Social justice is the final criteria and it has to be very carefully applied. An injudicious use of social justice to students when streaming will produce weak streams and deprecate the benefits of streaming. Just because a student has a legitimate reason for underperforming does not mean that in time a student will perform. Some say that streaming a class is a social justice issue in itself but watching students being unable to complete work that the rest of the class is working on and suffering self esteem issues or dumbing a class down to the lowest common denominator is not a solution to my mind.

The hardest part of establishing a stream is that it is not an exact science. A student performing at an optimum level with one teacher may not perform at all with another (this is especially true with boys). When creating a stream (especially in small class sizes) team dynamics play a large part - if you can create a team of peers and the teacher anything is possible. It's why I think traditionally the upper classes have been sought after - despite requiring the most skill to make work - they are the ones where there has been most flexibility in construction.

Changing role of senior school

Senior school, years 10,11,12 have traditionally been the home of the most experienced teachers. These teachers generally have a vast amount of experience that is tapped from time to time by other teachers when need arises, either in behaviour management, content knowledge and generally are aware of how things work, what has been tried before and how to get things done. They have the experience to guide our students through to TEE, university entry or into VET pathways where necessary.
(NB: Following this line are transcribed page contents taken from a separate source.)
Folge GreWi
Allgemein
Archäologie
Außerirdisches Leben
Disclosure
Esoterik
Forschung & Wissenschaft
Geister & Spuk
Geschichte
Now I say this as an observer (as I am neither experienced, nor the most capable in senior school). I have no ambitions for a HoD role and actively promote the idea that the HoD should teach the most capable class and other senior school teachers should do an apprenticeship of sorts with mid range classes to hone technique and pedagogy first. ... and I enjoy classroom teaching too much to get involved with the admin required to do the job properly.
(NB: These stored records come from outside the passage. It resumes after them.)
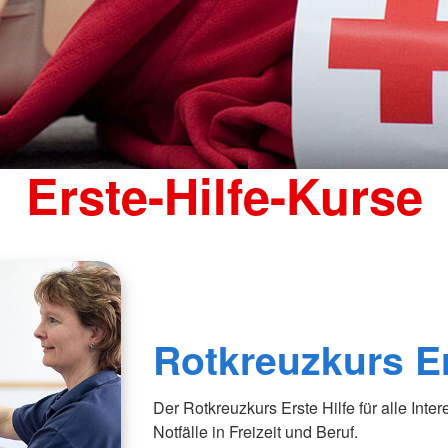
Erste-Hilfe-Kurse
Rotkreuzkurs Er
Der Rotkreuzkurs Erste Hilfe für alle Inter
Notfälle in Freizeit und Beruf.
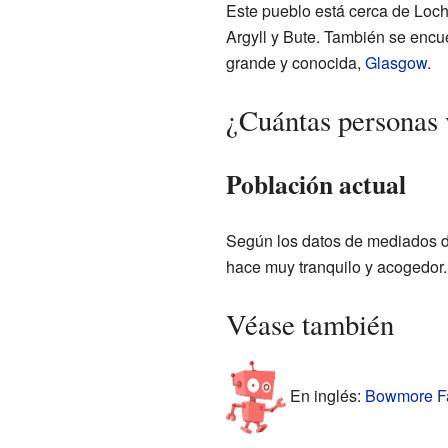
Este pueblo está cerca de Lochg
Argyll y Bute. También se encu
grande y conocida,
Glasgow
.
¿Cuántas personas
Población actual
Según los datos de mediados d
hace muy tranquilo y acogedor.
Véase también
En inglés:
Bowmore Fa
Somewhere along the line I think we have lost track of what senior school teachers bring to the school. We have lost our heads of department in Mathematics/English/SoSE/Science to other areas such as literacy experts and careers guidance, L3 adminstrative roles. Responsibility now for the performance of learning areas has fallen to those incapable of measuring success or failure as they may not have ever taught the subject.

An issue that is currently rising is the lack of time to complete yr 12 COS in time for the TEE exams. With 1 term lost to the exam process, it leaves only 16 weeks per semester to complete the course. A possible way to increase the amount of teaching time for COS is to use term 4 year 10 to start the COS process and to start the year 12 course a term early.

Staffing of this is a real issue because if a unit starts in term four, few teachers are willing to take on an overloaded teaching schedule to make this happen. At this time of year the temptation arises to utilise senior school staff to fulfil this role as in many cases they will be teaching these students in the following years anyway.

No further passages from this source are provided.